Saved entries:
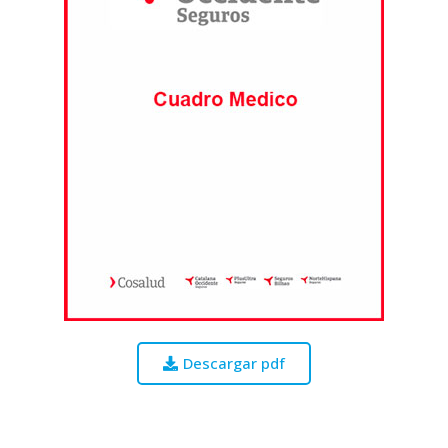
Descargar pdf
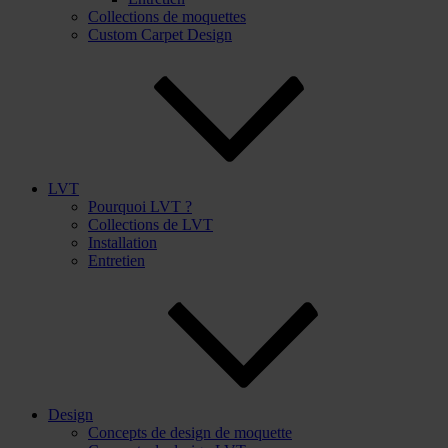
Collections de moquettes
Custom Carpet Design
LVT
Pourquoi LVT ?
Collections de LVT
Installation
Entretien
Design
Concepts de design de moquette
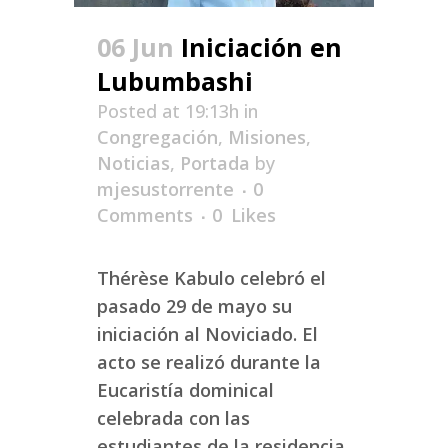
06 Jun
Iniciación en
Lubumbashi
Posted at 19:13h
in
Congregación
,
Misiones
,
Noticias
,
Portada
by
mjesustorrente
0
Comments
0
Likes
Thérèse Kabulo celebró el
pasado 29 de mayo su
iniciación al Noviciado. El
acto se realizó durante la
Eucaristía dominical
celebrada con las
estudiantes de la residencia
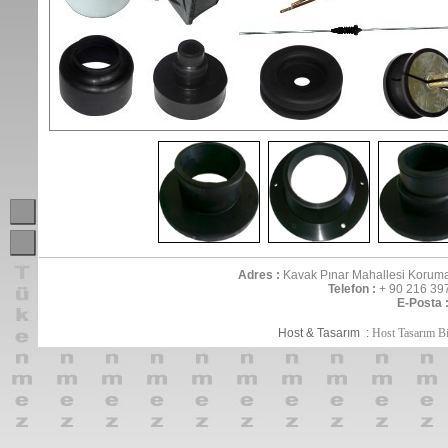
Adres :
Kavak Pınar Mahallesi Koruma 
Telefon :
+ 90 216 39
E-Posta 
Host & Tasarım :
Host Tasarım Bi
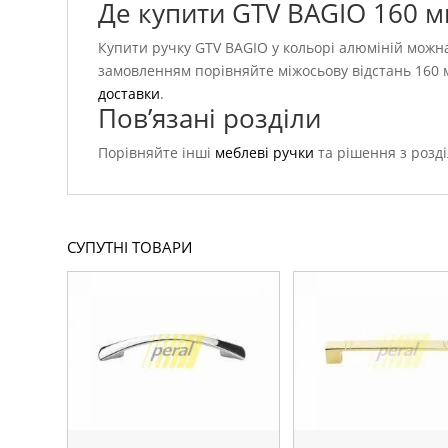
Де купити GTV BAGIO 160 
Купити ручку GTV BAGIO у кольорі алюміній можна 
замовленням порівняйте міжосьову відстань 160 
доставки
.
Пов’язані розділи
Порівняйте інші
меблеві ручки
та рішення з розд
СУПУТНІ ТОВАРИ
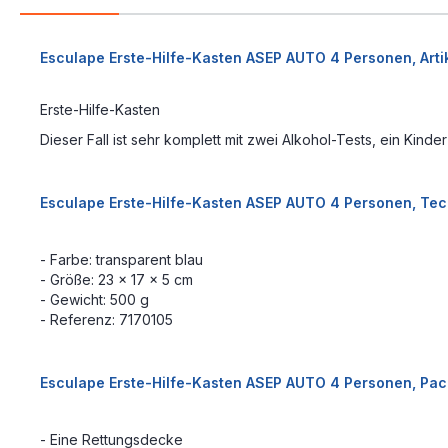
Esculape Erste-Hilfe-Kasten ASEP AUTO 4 Personen, Arti
Erste-Hilfe-Kasten
Dieser Fall ist sehr komplett mit zwei Alkohol-Tests, ein Kin
Esculape Erste-Hilfe-Kasten ASEP AUTO 4 Personen, Te
- Farbe: transparent blau
- Größe: 23 x 17 x 5 cm
- Gewicht: 500 g
- Referenz: 7170105
Esculape Erste-Hilfe-Kasten ASEP AUTO 4 Personen, Pac
- Eine Rettungsdecke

> _WHAT IS BEING ASKED_:
Your output should consist solely of the lines from the line containing "Host Tasarım Bi" through the last line of the entries, verbatim, minus any pictures.

> _RESPONSE BELOW_:
Host Tasarım Bi
Де купити GTV BAGIO 160 
Купити ручку GTV BAGIO у кольорі алюміній можна 
замовленням порівняйте міжосьову відстань 160 
доставки
.
Пов’язані розділи
Порівняйте інші
меблеві ручки
та рішення з розд
СУПУТНІ ТОВАРИ
Esculape Erste-Hilfe-Kasten ASEP AUTO 4 Personen, Arti
Erste-Hilfe-Kasten
Dieser Fall ist sehr komplett mit zwei Alkohol-Tests, ein Kin
Esculape Erste-Hilfe-Kasten ASEP AUTO 4 Personen, Te
- Farbe: transparent blau
- Größe: 23 x 17 x 5 cm
- Gewicht: 500 g
- Referenz: 7170105
Esculape Erste-Hilfe-Kasten ASEP AUTO 4 Personen, Pac
- Eine Rettungsdecke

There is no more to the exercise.